American businessman (born 1948)

Tim Berry (born 1948) is an American entrepreneur and published business author. He is the founder and chairman of Palo Alto Software and bplans.com.

==History==
Berry was born and raised in the U.S., but moved with his wife to Mexico City in 1971 where he worked as a wire service journalist for United Press International and then wrote for McGraw-Hill and Businessweek for five years. In 1976, betting on the devaluation of the peso, he and his wife put up $1000 and borrowed $4000 for a quarter-acre lot. After the peso lost its value in 1979, they sold the lot for $22,000 and used that money to help with as tuition at Stanford's business school. While at Stanford, Berry worked as a market research consultant for Creative Strategies International and began creating his own business planning software. He earned his MBA in 1981.

After graduating, Berry founded his own consulting practice in 1983. His clients included Apple Computer, Hewlett-Packard, Ashton-Tate, Lotus Development Corporation, and others. That same year, he met Phillippe Kahn and helped draft a business plan that led to the launch of Borland International. In 1983, Berry founded his company, then called "Infoplan"; the name was changed to Palo Alto Software in 1988. The company started out selling business plan templates, supplemented by Berry's consulting, mostly focused on doing business in Latin America. The company moved to Eugene, Oregon in 1992 and almost was bankrupt by 1994; Berry had three mortgages and $65,000 in credit card debt. In 1994, the company released the first version of its Business Plan Pro software, was created by programmers working for equity. The software-assisted users in creating business plans instead of simply providing templates, and was sold through retails stores; it became a successful product, with $2M in sales in the first year. In 1995, Berry launched BPlans.com as resource for small businesses. In 2000 the company had $5M in revenue and 35 employees, but with the crash of the dot-com bubble revenue fell and the company had to lay off five employees.

Sales recovered, and in 2010 the company had $10M in annual revenue. In that year, Berry's daughter, Sabrina Parsons, took over as CEO, and Berry began devoting this time to blogging, teaching, and writing.

==Education and teaching==
Berry received an MBA from Stanford University. He earned an MA from the University of Oregon, and a BA from the University of Notre Dame.

Berry served as an adjunct professor of entrepreneurship at the University of Oregon.
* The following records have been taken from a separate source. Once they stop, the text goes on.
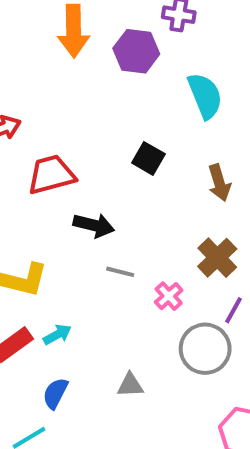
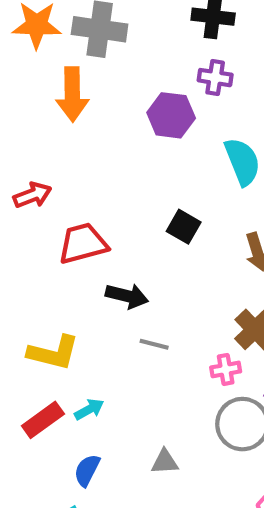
orange arrow: (74, 31) -> (72, 94), moved
pink cross: (169, 296) -> (226, 369), moved, turned 32

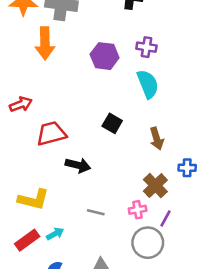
purple cross: (215, 78) -> (146, 47), moved
gray line: (154, 344) -> (96, 212), moved

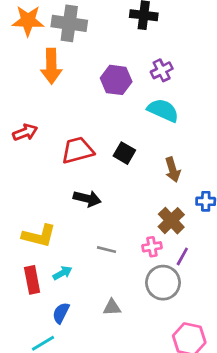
purple cross: (146, 47) -> (162, 70), turned -36
cyan semicircle: (148, 84) -> (163, 110), turned -44
red trapezoid: (51, 133) -> (78, 150), moved
red rectangle: (27, 240) -> (32, 280), turned -65

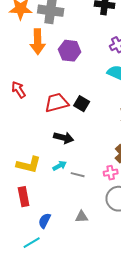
purple hexagon: (116, 80) -> (70, 51), moved
red arrow: (25, 132) -> (19, 90), turned -102
black square: (124, 153) -> (82, 104), moved
cyan arrow: (62, 273) -> (60, 166), moved

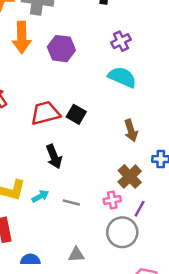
black arrow: (64, 138) -> (54, 157), turned 54
cyan arrow: (60, 166) -> (40, 196), moved
blue semicircle: (45, 221) -> (30, 260), turned 63

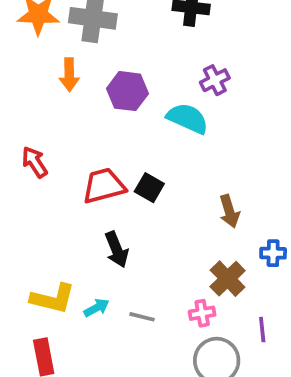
orange arrow: (22, 37) -> (69, 75), size x0.7
cyan semicircle: (122, 77) -> (188, 118), moved
purple line: (140, 209) -> (262, 330), moved, turned -35

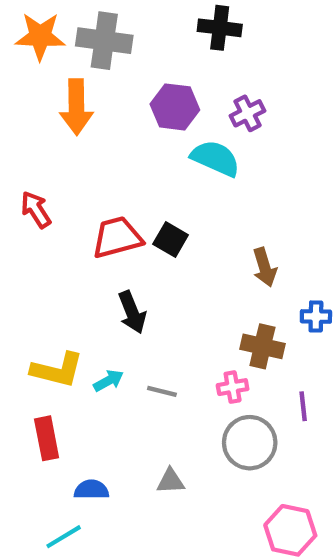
orange arrow: (69, 75) -> (76, 107), size x1.4
purple hexagon: (127, 91) -> (175, 107), moved
brown cross: (228, 279) -> (262, 346), turned -33

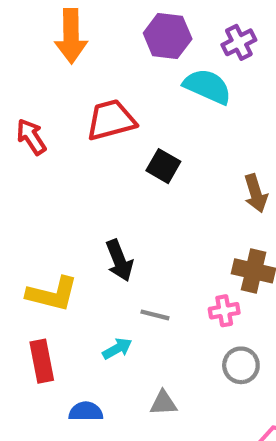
red trapezoid: (117, 237) -> (111, 120), moved
black arrow: (132, 312) -> (119, 260), moved
cyan arrow: (109, 381) -> (117, 349), moved
gray circle: (250, 443) -> (241, 365), size x0.7

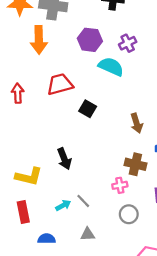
red arrow: (31, 137) -> (18, 93), turned 30
gray line: (155, 315) -> (83, 201), moved, turned 32

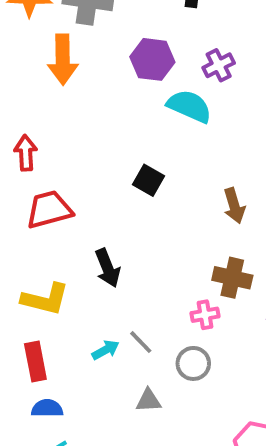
red trapezoid: (60, 84) -> (49, 210), moved
gray circle: (129, 214) -> (193, 363), moved
blue semicircle: (47, 239) -> (47, 408), moved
==Writings and publications==
Berry contributes content to various business-oriented websites, as well as his own blog and has become well known as an entrepreneur on Twitter.

He is the author of the following books:

- Berry, Tim (2015). "Lean Business Planning: Get What You Want From Your Business"
- Berry, Tim (2010). "Sales and Market Forecasting for Entrepreneurs (Entrepreneurship and Small Business Management Collection)"
- Berry, Tim (2008). "3 Weeks to Startup"
- Berry, Tim (2008). "The Plan-As-You-Go Business Plan"
- Berry, Tim (2006). "Hurdle: The Book on Business Planning"
- Berry, Tim (2000). "On Target : The Book on Marketing Plans"
- Berry, Tim (2000). "CPA's Guide to Developing Effective Business Plans"
- Berry, Tim (1989). "Tim Berry's business plan toolkit"
- Berry, Tim (1985). "Jazz: The Inside Track (A Byte Book)"
- Berry, Tim (1984). "Working smart with electronic spreadsheets: Models for managers"

==Family and personal==

Berry has been married to his wife since 1970. He has five children.